Game Developer, Staff

July 23, 2021

3 Min Read

Game development is a fine balancing act. Throughout production, teams will need to decide what features to throw their weight behind, and which ones to cut loose.

It's a process that has likely left many developers wishing hindsight was a real-life tonic. Chopping the wrong feature might leave you staring at a creative brick wall, but overambition could be just as damaging, stretching teams to breaking point as they tie themselves in knots trying to cobble together features with launch day looming.

It's an issue that Cornelia Geppert, CEO and creative director of Sea of Solitude creator Jo-Mei Games, is all too familiar with. Taking to the stage at GDC 2021 to outline her approach to emotion-driven game design, Geppert recalled how an inability to kill her own darlings almost derailed the project. 

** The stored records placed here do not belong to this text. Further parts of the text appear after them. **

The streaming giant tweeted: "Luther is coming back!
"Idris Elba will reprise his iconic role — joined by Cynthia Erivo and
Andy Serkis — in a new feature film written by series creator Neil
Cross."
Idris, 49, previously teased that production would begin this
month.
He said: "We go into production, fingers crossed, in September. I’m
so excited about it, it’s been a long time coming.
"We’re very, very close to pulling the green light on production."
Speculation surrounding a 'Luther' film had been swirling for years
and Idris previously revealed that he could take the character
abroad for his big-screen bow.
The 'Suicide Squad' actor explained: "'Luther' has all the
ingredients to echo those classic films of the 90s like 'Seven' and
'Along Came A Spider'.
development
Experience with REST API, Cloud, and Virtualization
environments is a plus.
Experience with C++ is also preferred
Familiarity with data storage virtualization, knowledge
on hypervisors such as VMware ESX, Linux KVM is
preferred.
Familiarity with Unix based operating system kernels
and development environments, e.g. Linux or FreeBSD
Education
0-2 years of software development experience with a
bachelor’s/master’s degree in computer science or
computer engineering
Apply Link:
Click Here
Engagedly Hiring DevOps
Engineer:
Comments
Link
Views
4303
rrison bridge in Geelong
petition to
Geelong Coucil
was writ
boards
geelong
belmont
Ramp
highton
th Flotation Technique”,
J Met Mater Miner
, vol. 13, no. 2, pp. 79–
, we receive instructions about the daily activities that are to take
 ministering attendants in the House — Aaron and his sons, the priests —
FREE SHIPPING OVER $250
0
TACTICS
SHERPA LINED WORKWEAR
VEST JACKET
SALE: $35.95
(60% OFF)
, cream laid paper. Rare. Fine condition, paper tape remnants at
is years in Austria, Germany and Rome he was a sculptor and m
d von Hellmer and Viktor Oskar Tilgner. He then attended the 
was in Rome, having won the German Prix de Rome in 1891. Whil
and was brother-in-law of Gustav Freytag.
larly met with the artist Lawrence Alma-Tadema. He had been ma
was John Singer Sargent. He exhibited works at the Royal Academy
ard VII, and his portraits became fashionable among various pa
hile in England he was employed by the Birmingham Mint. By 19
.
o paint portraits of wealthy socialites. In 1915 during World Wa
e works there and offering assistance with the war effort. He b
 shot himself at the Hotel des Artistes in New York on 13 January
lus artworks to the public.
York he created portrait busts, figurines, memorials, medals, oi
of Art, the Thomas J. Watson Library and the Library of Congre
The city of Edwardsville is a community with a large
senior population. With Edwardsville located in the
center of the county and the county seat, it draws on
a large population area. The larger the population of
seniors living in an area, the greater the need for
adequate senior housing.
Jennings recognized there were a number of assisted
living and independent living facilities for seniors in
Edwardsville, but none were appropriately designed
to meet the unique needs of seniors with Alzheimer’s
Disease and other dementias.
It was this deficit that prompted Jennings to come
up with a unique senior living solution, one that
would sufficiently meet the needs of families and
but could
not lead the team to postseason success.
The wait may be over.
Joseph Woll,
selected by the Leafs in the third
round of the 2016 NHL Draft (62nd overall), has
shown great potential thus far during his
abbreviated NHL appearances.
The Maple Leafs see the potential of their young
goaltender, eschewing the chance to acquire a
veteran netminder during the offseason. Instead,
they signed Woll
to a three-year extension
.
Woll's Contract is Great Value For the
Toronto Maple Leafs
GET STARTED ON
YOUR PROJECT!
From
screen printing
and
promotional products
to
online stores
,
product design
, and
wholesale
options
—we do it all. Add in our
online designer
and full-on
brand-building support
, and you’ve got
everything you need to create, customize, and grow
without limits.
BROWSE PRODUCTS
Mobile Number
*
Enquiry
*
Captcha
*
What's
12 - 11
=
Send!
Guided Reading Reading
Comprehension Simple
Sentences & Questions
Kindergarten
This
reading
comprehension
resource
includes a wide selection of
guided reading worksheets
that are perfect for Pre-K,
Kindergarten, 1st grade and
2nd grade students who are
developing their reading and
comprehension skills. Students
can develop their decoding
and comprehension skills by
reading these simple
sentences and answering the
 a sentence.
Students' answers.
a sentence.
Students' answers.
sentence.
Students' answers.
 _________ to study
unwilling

Sea of Solitude was a deeply personal project for Geppert, who started work on the title after leaving an abusive relationship. Because it was based on her own experiences, Geppert found it tough to scale down the script or eliminate features that, she felt, were crucial to sparking empathy between players and Sea of Solitude's protagonist, Kay. 

Geppert explains she "had so much to say," and despite acknowledging that only a finite amount of those experiences and concepts could be realized in-game, understanding what to keep and what to axe was an "extreme" learning experience. 

"We had multiple outcomes in our first iteration of the script. Multiple outcomes at the end of each level.You could fail to turn your family members back into humans, and they could drown in their own ocean of tears," Geppert says, highlighting an early idea that was eventually scrapped.  

"It still pains me that we needed to cut this, but we barely managed to finalize the game in its boiled down form, so sacrifices had to be made a lot during production."

Geppert claims that coming to terms with the necessary pain of cutting ideas was the biggest challenge the Jo-Mei Games team faced during development, and was a process that at times left the ambitious project in dire straits.

"The learning curve for us had been extreme. Even near to halfway through production we were cutting parts of the game -- like big chunks -- because for the first time we saw how much work it takes to bring even one mechanic to a level of quality that doesn't break player immersion," Geppert continues. 

"Calculating the timeframe and the scope for development so poorly is what nearly caused the whole production to fail. Spending too much time trying to bring too many ideas to life, and then realizing too late that it takes so much more work to polish these ideas. You can still see it in the game, now that it's released, like several mechanics are not polish enough and feel a bit clumsy."